The only difficulty I had with the tool was building the Orange library and that was mainly due to poor build documentation for Ubuntu. I have included a PDF document inside of the code repository that has a good deal of explanation and considerations for when using the tool. Please feel free to modify the code as you see fit and explore what Orange has to offer.
Below are the additional notes from the PDF just in case you don’t want to open a PDF from me!
Building Orange on Ubuntu
- svn co http://orange.biolab.si/svn/orange/trunk/orange/
- svn co http://orange.biolab.si/svn/orange/trunk/source
- Follow the rest of the directions here
Classifiers can be adjusted within the judge.py file towards the top where the standard KNN filter has been defined. See documentation on the orange website on other available classifiers. It is possible to combine multiple classifiers together for better results.

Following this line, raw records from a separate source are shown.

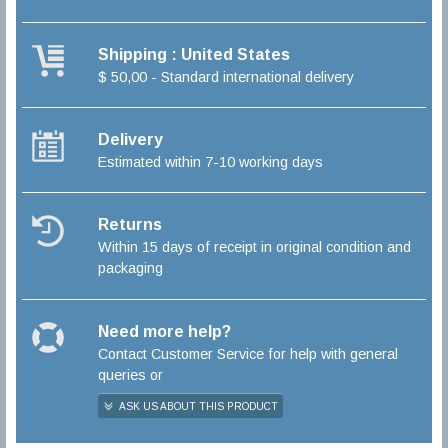
Shipping : United States
$ 50,00 - Standard international delivery
Delivery
Estimated within 7-10 working days
Returns
Within 15 days of receipt in original condition and
packaging
Need more help?
Contact Customer Service for help with general
queries or
ASK US ABOUT THIS PRODUCT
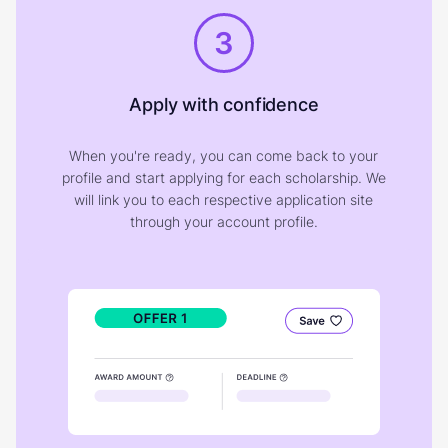
3
Apply with confidence
When you're ready, you can come back to your
profile and start applying for each scholarship. We
will link you to each respective application site
through your account profile.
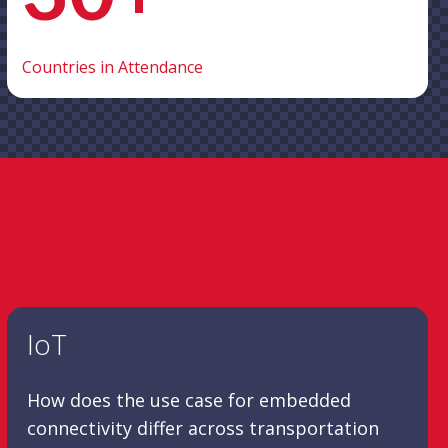
Countries in Attendance
IoT
How does the use case for embedded
connectivity differ across transportation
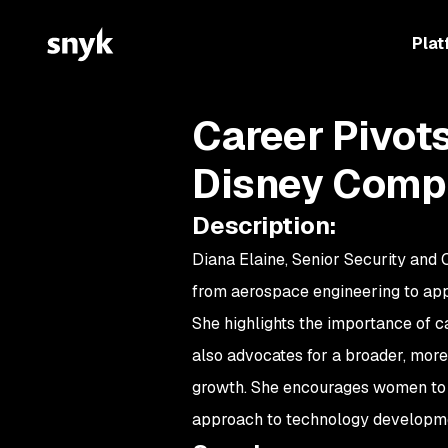
Plat
Career Pivot
Disney Comp
Description
:
Diana Elaine, Senior Security and
from aerospace engineering to appli
She highlights the importance of c
also advocates for a broader, more i
growth. She encourages women to p
approach to technology developm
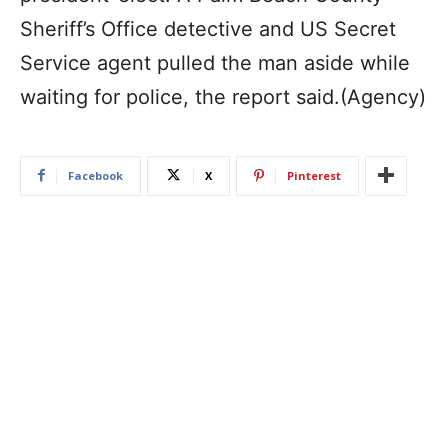
Sheriff’s Office detective and US Secret
Service agent pulled the man aside while
waiting for police, the report said.(Agency)
Facebook
X
Pinterest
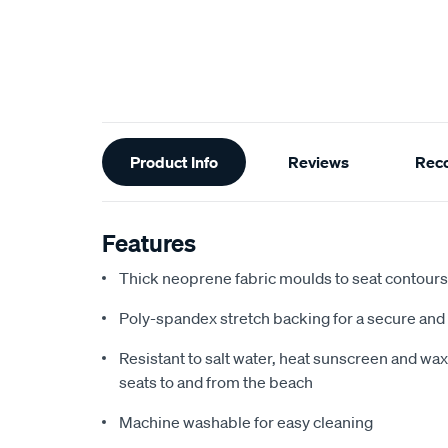
Additional
Product Info
Reviews
Rec
Information
Features
Thick neoprene fabric moulds to seat contours f
Poly-spandex stretch backing for a secure and 
Resistant to salt water, heat sunscreen and wax,
seats to and from the beach
Machine washable for easy cleaning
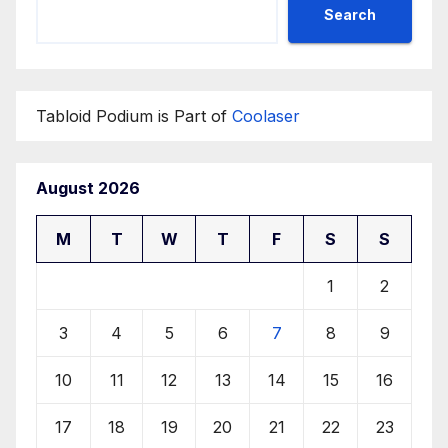
Search
Tabloid Podium is Part of
Coolaser
August 2026
M
T
W
T
F
S
S
1
2
3
4
5
6
7
8
9
10
11
12
13
14
15
16
17
18
19
20
21
22
23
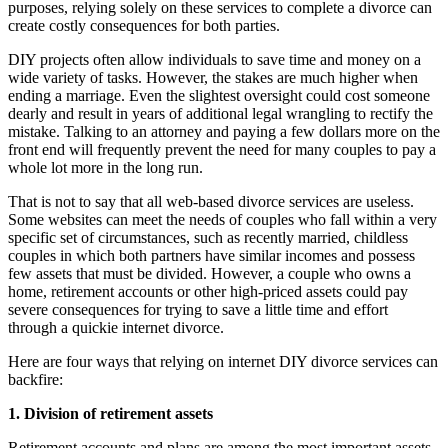
purposes, relying solely on these services to complete a divorce can
create costly consequences for both parties.
DIY projects often allow individuals to save time and money on a
wide variety of tasks. However, the stakes are much higher when
ending a marriage. Even the slightest oversight could cost someone
dearly and result in years of additional legal wrangling to rectify the
mistake. Talking to an attorney and paying a few dollars more on the
front end will frequently prevent the need for many couples to pay a
whole lot more in the long run.
That is not to say that all web-based divorce services are useless.
Some websites can meet the needs of couples who fall within a very
specific set of circumstances, such as recently married, childless
couples in which both partners have similar incomes and possess
few assets that must be divided. However, a couple who owns a
home, retirement accounts or other high-priced assets could pay
severe consequences for trying to save a little time and effort
through a quickie internet divorce.
Here are four ways that relying on internet DIY divorce services can
backfire:
1. Division of retirement assets
Retirement accounts and plans are among the most important assets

Apart from feature extraction, not much has done in regards to tuning the classifier or feature pruning. The best way to deal with false positives is to define an acceptable threshold for the classifier decision. Workflows should be put in place so that properly or manually classified documents are appended to the end of the complete dataset. This will improve the classifier over time and ensure it continues functioning as intended.
The current classifier data includes 35 total features to represent the PDF. Feature relevance can be calculated against the dataset to identify features that may provide little to no value. It is recommended to adjust these based on your working needs. Note, this should be done using the Orange library and not deleting from the actual data tab file.
Several tests for accuracy exist within the Orange framework. It is recommended that these tests be performed on the data during any major or minor change. This testing ensures that no newly introduced data severely influences the outcome of the classifier.